Your grant proposal package was so perfect you actually thought about framing it. It was all in the exact order it needed to be according to the foundation’s particular guidelines. You didn’t staple or bind when the guidelines said not to do that. Everything was signed, sealed and delivered before the deadline.
Then the dreaded letter arrived: “We regret to inform you that the trustees decided not to fund your proposal. This is not a reflection on the work that you do…” Ugh.
You rush to the file to try and figure out what your grant writer did wrong. Was there a typo? Was the wrong format used? Was there a missing attachment?
The fact is, while a poorly written grant sent to the wrong foundation can keep you from getting a grant, being declined for a grant has a lot more to do with your organization than does your proposal.

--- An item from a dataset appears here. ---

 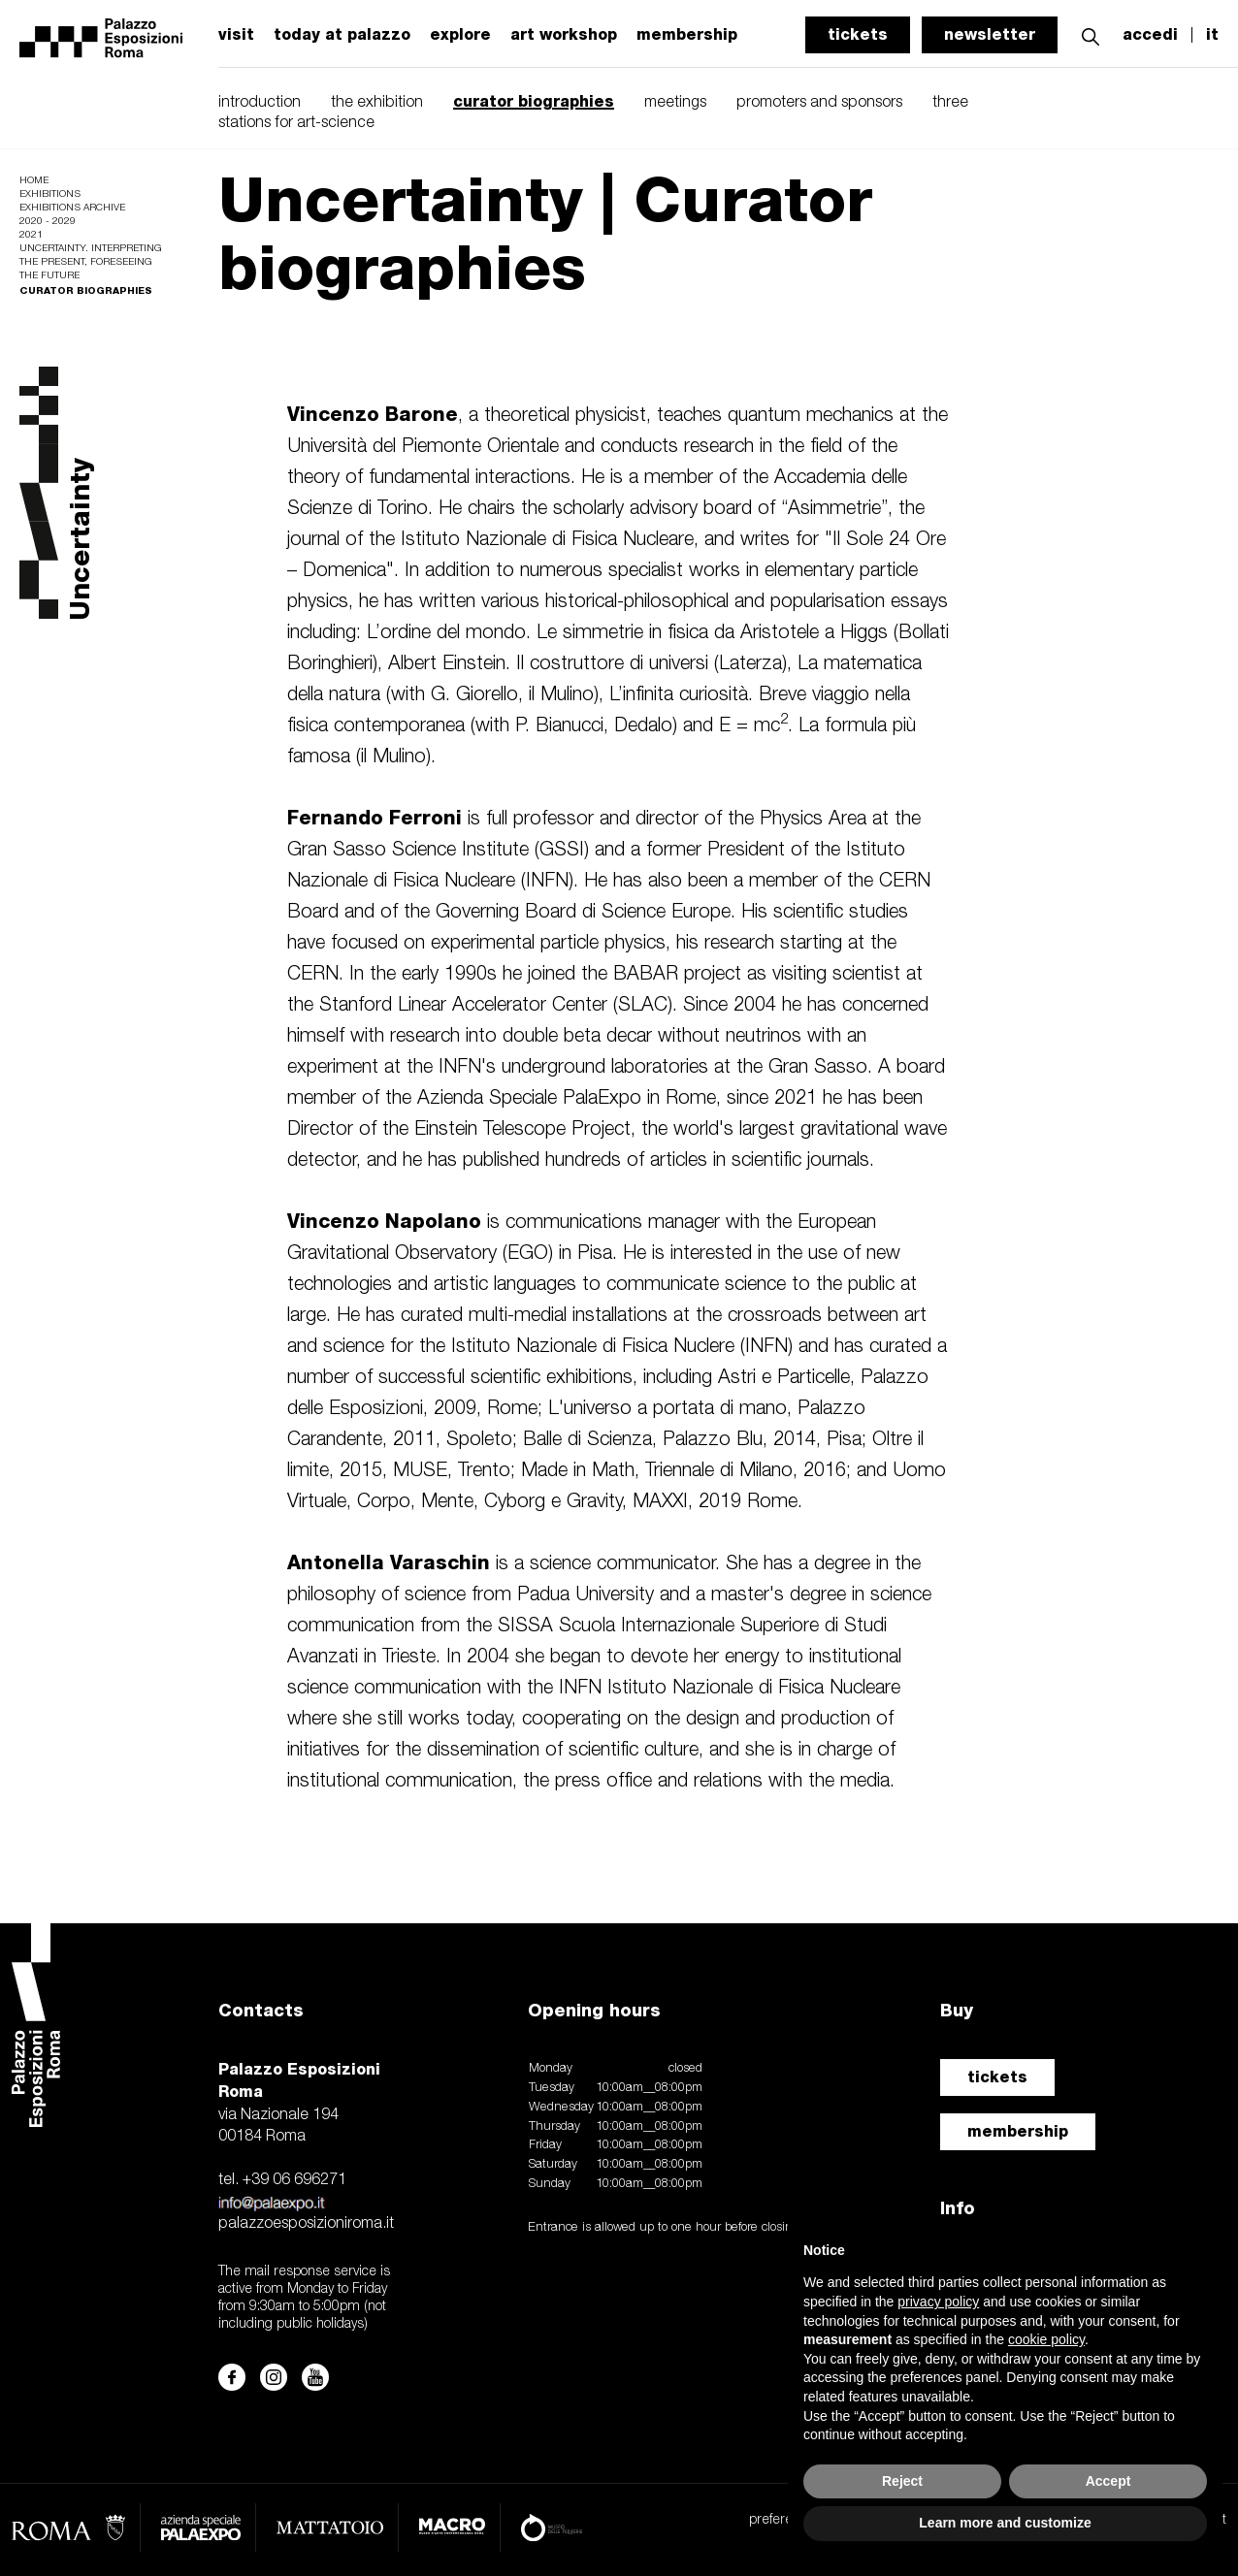 I want to click on Reject [button], so click(x=902, y=2481).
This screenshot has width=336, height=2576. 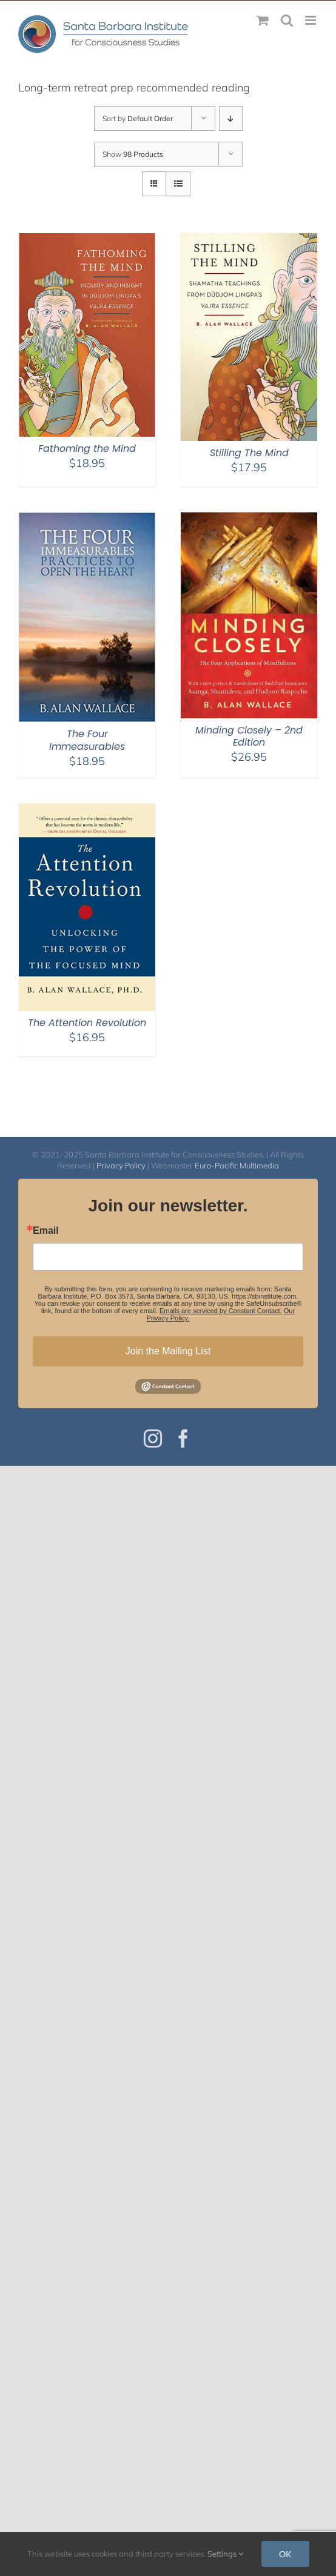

Organizations get grants, not your proposals. Your organization should meet important standards such as having:
- a board of directors that actually meets regularly
- no funding deficits
- sound financial management and financial statements that could or do pass an audit
- strong, structured leadership
- board members who make cash donations to the organization
- low operating costs
- strong, meaningful programs that can be articulated with goals and objectives
- strong evaluation of the programs and constituent participation
- well conceived budgets
- staff and board who represent the diversity of the community
- a mission that is not duplicating that of another organization to serve basically the same need in the same place
- collaborative relationships
- an excellent reputation in the community
- few signs of a poorly run organization such as high staff turnover
- diverse funding sources
Sometimes, organizations that are holding on to too much cash in reserves can also have problems getting grants, if they do not have a written plan outlining the use of those funds.
If your organization is under par in the areas above, it is time for you to develop a strategic plan to strengthen your organization and set the organization on the path to being able to apply for and receive grants. Showing your potential funders that you know where your organization needs improvement goes a long way to strengthening your grant proposals.